**TASK PROMPT**
Exact copies of the lines below are the goal; any images in them are dropped.

**DATASET CONTENT**

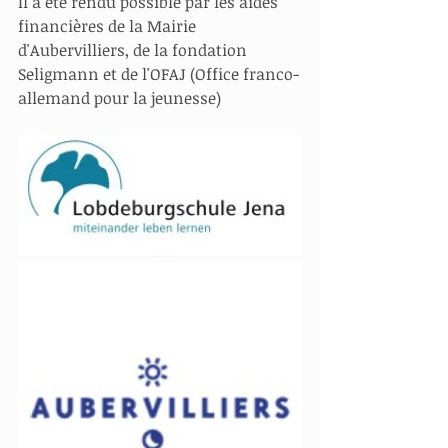
Il a été rendu possible par les aides 
financières de la Mairie 
d'Aubervilliers, de la fondation 
Seligmann et de l'OFAJ (Office franco-
allemand pour la jeunesse) 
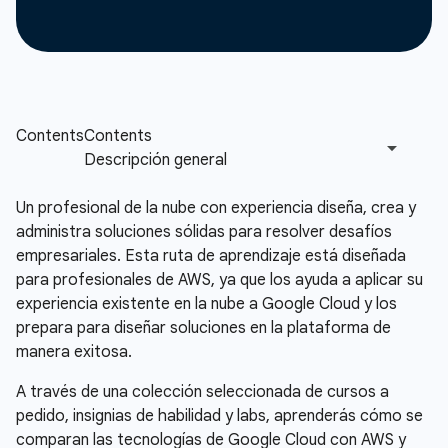
Un profesional de la nube con experiencia diseña, crea y
administra soluciones sólidas para resolver desafíos
empresariales. Esta ruta de aprendizaje está diseñada
para profesionales de AWS, ya que los ayuda a aplicar su
experiencia existente en la nube a Google Cloud y los
prepara para diseñar soluciones en la plataforma de
manera exitosa.
A través de una colección seleccionada de cursos a
pedido, insignias de habilidad y labs, aprenderás cómo se
comparan las tecnologías de Google Cloud con AWS y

**SOLUTION**
Il a été rendu possible par les aides 
financières de la Mairie 
d'Aubervilliers, de la fondation 
Seligmann et de l'OFAJ (Office franco-
allemand pour la jeunesse) 
Un profesional de la nube con experiencia diseña, crea y
administra soluciones sólidas para resolver desafíos
empresariales. Esta ruta de aprendizaje está diseñada
para profesionales de AWS, ya que los ayuda a aplicar su
experiencia existente en la nube a Google Cloud y los
prepara para diseñar soluciones en la plataforma de
manera exitosa.
A través de una colección seleccionada de cursos a
pedido, insignias de habilidad y labs, aprenderás cómo se
comparan las tecnologías de Google Cloud con AWS y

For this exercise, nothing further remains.